When we deal with the non-MR non-local peer we're always going to use the same interface to send from and not confuse it.
Afterwards we can just deal with the gw directly, whether it's MR or non-MR, then we can just iterate through its interfaces as we normally would
if (msg->msg_type == LNET_MSG_REPLY || msg->msg_type == LNET_MSG_ACK || !lnet_peer_is_multi_rail(peer) || best_ni) { ... if (best_lpni && !lnet_get_net_locked(LNET_NIDNET(dst_nid))) { ... gw_peer = best_gw->lpni_peer_net->lpn_peer; /* use the gw_peer to deal with the router for now */ ... } ... if (!lnet_peer_is_multi_rail(peer)) { __u32 net_id; /* if gw_peer is not NULL, then we must have a best_gw */ if (gw_peer) ( net_id = LNET_NIDNET(best_gw->lpni_nid); else net_id = LNET_NIDNET(best_lpni->lpni_nid); ... if (!best_ni) { ... if (final_dst_lpni->lpni_pref_nnids == 1) { best_ni = lnet_nid2ni_locked(final_dst_lpni->lpni_pref.nid, cpt); } else peer_net = lnet_peer_get_net_locked((gw_peer) ? gw_peer : peer, net); ... } if (!best_ni) { /* if we're routing then we want to look at the gw */ struct lnet_lpni lpni_use = (gw_peer) ? best_gw : best_lpni; best_ni = lnet_net2ni_locked(net_id, cpt); /* update the code to use lpni_use instead of best_lpni */ ... /* now we need to pick the lpni for which we will update it's preferred local_ni */ if (!gw_peer) /* continue doing what the code does now */ } /* Set preferred NI if necessary. */ if (gw_peer) if (final_dst_lpni->lpni_pref_nnids == 0) /* set preferred ni */ else if (lpni->lpni_pref_nnids == 0) /* set preferred ni */ } /* deal with the gw directly */ if (gw_peer) peer = gw_peer }
Caveat
One thing to be aware of is that if the entire system is MR, but the config doesn't tell the node and the peer that the other is MR, then that will cause the node to only use one of its interfaces when talking to that peer.
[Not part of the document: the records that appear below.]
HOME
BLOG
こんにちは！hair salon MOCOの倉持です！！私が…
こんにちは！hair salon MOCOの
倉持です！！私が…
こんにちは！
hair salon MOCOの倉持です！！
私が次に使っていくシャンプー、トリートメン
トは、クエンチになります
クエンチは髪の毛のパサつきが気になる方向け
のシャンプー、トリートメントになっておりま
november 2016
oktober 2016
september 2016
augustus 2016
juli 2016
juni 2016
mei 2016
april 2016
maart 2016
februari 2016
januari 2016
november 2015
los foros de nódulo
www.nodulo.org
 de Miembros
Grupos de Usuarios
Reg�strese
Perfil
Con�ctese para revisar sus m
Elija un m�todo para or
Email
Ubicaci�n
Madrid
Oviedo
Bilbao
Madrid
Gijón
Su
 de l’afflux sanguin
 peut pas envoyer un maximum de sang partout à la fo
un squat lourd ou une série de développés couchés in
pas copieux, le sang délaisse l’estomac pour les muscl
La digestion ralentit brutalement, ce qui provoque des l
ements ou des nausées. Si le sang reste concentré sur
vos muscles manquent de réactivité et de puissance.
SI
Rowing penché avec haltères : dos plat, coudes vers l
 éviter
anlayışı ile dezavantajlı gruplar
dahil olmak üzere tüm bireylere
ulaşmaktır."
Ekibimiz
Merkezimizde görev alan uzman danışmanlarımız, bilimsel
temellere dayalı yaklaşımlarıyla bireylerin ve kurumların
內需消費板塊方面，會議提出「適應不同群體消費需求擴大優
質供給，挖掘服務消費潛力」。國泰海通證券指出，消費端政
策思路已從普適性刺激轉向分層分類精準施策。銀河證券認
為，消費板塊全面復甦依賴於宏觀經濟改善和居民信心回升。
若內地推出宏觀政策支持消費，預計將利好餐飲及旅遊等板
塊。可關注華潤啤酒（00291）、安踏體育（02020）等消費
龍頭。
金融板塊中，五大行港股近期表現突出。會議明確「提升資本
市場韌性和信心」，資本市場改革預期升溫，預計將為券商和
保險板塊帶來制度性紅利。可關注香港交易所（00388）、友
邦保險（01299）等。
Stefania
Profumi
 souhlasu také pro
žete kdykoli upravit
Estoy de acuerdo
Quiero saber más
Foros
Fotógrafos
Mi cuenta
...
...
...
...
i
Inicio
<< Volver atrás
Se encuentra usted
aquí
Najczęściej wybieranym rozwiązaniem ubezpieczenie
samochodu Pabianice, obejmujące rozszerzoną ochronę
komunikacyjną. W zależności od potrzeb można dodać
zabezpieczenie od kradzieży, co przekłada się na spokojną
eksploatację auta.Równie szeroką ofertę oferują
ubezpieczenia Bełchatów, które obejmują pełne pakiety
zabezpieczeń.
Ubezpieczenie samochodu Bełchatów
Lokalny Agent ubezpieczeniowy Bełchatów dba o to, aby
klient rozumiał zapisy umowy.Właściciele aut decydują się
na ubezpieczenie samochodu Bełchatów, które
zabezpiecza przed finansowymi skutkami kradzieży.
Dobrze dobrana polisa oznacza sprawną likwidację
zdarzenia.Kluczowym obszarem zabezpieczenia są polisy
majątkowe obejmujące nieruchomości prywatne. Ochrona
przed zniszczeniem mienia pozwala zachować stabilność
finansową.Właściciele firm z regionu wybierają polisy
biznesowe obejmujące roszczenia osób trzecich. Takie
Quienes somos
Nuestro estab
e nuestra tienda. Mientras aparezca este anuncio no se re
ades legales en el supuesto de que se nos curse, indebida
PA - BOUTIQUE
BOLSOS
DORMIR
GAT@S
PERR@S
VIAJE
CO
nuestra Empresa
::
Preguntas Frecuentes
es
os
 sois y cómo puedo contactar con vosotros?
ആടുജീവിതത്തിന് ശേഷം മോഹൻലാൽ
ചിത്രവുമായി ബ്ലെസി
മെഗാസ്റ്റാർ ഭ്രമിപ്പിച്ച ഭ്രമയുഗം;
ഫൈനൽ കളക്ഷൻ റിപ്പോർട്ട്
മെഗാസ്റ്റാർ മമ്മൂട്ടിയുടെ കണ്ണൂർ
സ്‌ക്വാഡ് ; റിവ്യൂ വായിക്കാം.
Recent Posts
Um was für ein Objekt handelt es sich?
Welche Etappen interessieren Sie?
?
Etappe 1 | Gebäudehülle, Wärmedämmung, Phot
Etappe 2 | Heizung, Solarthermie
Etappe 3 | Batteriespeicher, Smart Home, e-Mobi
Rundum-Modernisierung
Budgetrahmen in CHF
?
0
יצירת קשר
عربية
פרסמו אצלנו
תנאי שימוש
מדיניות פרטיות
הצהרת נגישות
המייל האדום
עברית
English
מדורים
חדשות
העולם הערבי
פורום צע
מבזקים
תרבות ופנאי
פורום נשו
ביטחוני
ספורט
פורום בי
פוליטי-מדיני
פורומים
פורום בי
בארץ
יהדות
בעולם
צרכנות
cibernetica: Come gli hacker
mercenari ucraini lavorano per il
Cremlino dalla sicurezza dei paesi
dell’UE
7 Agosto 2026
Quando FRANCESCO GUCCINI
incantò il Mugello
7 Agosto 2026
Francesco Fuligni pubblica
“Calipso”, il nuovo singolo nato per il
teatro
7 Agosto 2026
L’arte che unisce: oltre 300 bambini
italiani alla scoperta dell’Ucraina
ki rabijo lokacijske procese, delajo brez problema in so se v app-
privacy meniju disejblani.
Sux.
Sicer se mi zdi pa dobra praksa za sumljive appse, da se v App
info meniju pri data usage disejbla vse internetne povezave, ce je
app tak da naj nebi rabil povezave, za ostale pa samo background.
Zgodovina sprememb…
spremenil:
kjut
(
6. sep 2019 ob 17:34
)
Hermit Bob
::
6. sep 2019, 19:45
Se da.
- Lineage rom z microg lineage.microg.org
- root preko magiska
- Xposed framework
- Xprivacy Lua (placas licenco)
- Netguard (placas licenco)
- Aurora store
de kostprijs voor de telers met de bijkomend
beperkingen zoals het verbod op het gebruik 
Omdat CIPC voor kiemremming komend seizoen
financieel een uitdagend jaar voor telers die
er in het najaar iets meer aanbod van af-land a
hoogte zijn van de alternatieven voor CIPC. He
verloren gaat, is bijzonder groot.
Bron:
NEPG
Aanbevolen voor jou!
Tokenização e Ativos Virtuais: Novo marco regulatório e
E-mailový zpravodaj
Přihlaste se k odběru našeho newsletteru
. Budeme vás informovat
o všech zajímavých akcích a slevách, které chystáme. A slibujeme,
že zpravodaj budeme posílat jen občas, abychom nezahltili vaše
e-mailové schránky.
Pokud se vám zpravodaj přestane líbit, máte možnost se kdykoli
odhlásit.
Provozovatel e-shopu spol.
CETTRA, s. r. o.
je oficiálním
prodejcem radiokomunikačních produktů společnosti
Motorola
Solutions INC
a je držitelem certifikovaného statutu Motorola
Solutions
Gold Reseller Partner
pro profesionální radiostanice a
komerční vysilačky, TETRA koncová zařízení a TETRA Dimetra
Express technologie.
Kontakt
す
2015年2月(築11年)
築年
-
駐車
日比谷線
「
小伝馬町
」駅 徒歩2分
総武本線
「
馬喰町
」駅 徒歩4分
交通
Even though it'll use all the interfaces of the MR router and the router will use all of its interfaces and the final destination interfaces, there would still be a performance drop, because the local node is not using the entire bandwidth available to it.
With the Dynamic Discovery this will not be a problem since DD will discover the final destination MR status and will deal with it as MR.
However, in 2.10 the configuration described above will have a performance impact.